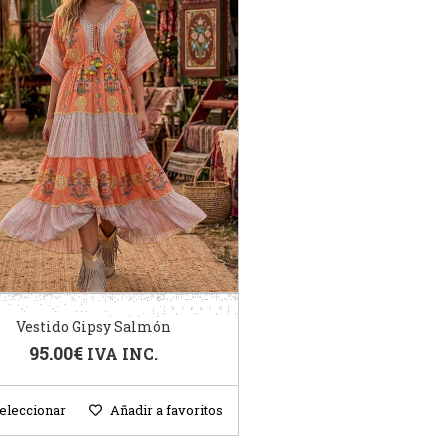
Vestido Gipsy Salmón
95.00
€
IVA INC.
eleccionar
Añadir a favoritos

◇ ◇ ◇ ◇

Would you reproduce the lines above exactly, without carrying over the pictures?

SOLUTION FOR THIS PROBLEM ::
Vestido Gipsy Salmón
95.00
€
IVA INC.
eleccionar
Añadir a favoritos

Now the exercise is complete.